Kevin Rooney's Commentary:

Posted March 10, 2014 (user submitted August 16, 2009)

The Wayne Towne Center, formerly the West Belt Mall, was built sometime back in the ‘80s, right next to the much larger Willowbrook Mall in Wayne, New Jersey. It had three anchors, JC Penney, Fortunoff, and Neiman Marcus, implying that it was intended as an upscale alternative to the more middle-class Willowbrook. Why they decided to build a smaller shopping mall literally right next to a bigger one is beyond me. Honestly, I’m surprised that the Wayne Towne Center lasted as long as it did, spending its entire existence in Willowbrook’s shadow (sometimes literally, if the sun is shining in the right direction).

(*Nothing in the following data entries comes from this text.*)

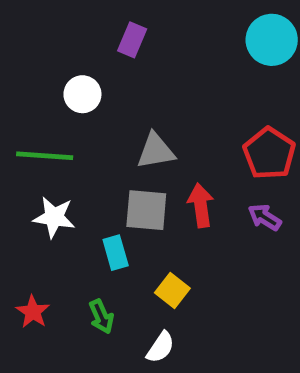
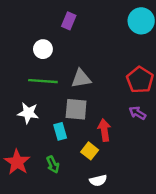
green line: (45, 156) -> (43, 81), moved
red arrow: (201, 205) -> (104, 130), moved
red star: (33, 312) -> (17, 162), size x1.5
white semicircle: (161, 347) -> (98, 180), moved, turned 42

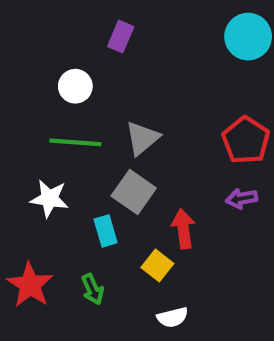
gray triangle: (81, 79) -> (142, 138), turned -30
gray square: (76, 109) -> (134, 192), turned 30
purple arrow: (137, 113) -> (242, 199), turned -42

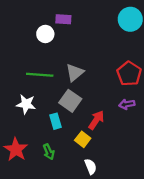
purple rectangle: (121, 37) -> (63, 19), turned 70
white circle: (75, 86) -> (45, 34), moved
red arrow: (183, 229) -> (96, 120), turned 42
white semicircle: (173, 317) -> (91, 167), turned -98

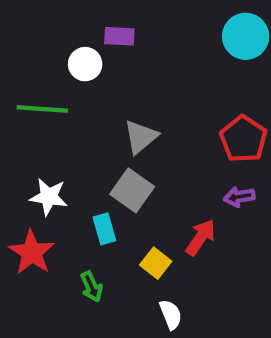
green line: (40, 75) -> (42, 109), moved
red arrow: (96, 120) -> (201, 237), moved
red star: (16, 150) -> (32, 252), moved

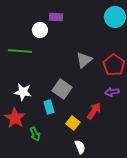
gray triangle: (141, 137) -> (84, 60), moved
green arrow: (92, 287) -> (35, 134), moved

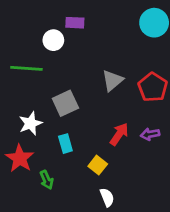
gray square: (62, 89) -> (65, 103), moved, turned 30
white star: (23, 92) -> (31, 123), turned -30
purple arrow: (112, 92) -> (150, 134), moved
red arrow: (94, 111) -> (119, 134), moved

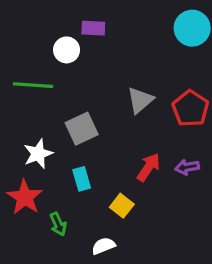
white semicircle: (107, 197) -> (103, 246), moved, turned -90

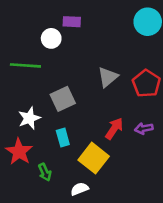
yellow square: (122, 206) -> (94, 158), size x1.6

Neiman Marcus pulled out of the mall and moved the store to Pennsylvania in 1993, and the mall has struggled ever since. Neiman Marcus was replaced by Borders, but it wasn’t enough to stem the tide of tenants leaving, either to the Willowbrook or to other regional shopping centers, like the Rockaway Townsquare Mall in Rockaway or the Mall at Short Hills in Millburn. Meanwhile, the Willowbrook started moving upmarket, adding a Lord & Taylor to replace Steinbach in 1997 and a Bloomingdale's to replace Stern's in 2003. This brought the two malls into direct competition, and the bigger mall won out. 2008 marked the death knell for the Wayne Towne Center. Borders pulled out, as did Fortunoff when the national chain went bankrupt, leaving it with only JC Penney as an anchor.

The mall is currently undergoing a "de-malling" redevelopment. When I last visited the area back in July, the Borders building had been torn down, and the mall interior was undergoing the same process. Outside the mall, several businesses are thriving. An Olive Garden, a TGI Friday’s (which had moved there from a former location in the mall), and a DSW Shoe Warehouse have all opened up in the north parking lot, while a Chipotle Mexican Grill has opened up on the south end. The JC Penney is still open, and still attracts a lot of customers, judging by the number of cars I saw clustered around it in the parking lot. Dick’s Sporting Goods is planning to move into the mall after the renovation is complete, possibly into the old Fortunoff store (which is still standing).

The failure of the Wayne Towne Center is simple: competition. The intersection of Route 46, Route 23 and Interstate 80 is a thriving retail district, as evidenced by the success of the Willowbrook Mall, the stores surrounding the Wayne Towne Center, and even the JC Penney that used to anchor the mall. The Wayne Towne Center could have survived losing Neiman Marcus for Borders, but once the Willowbrook started competing with it, it was really a matter of when, not if, it would finally give out. The recession only helped it along.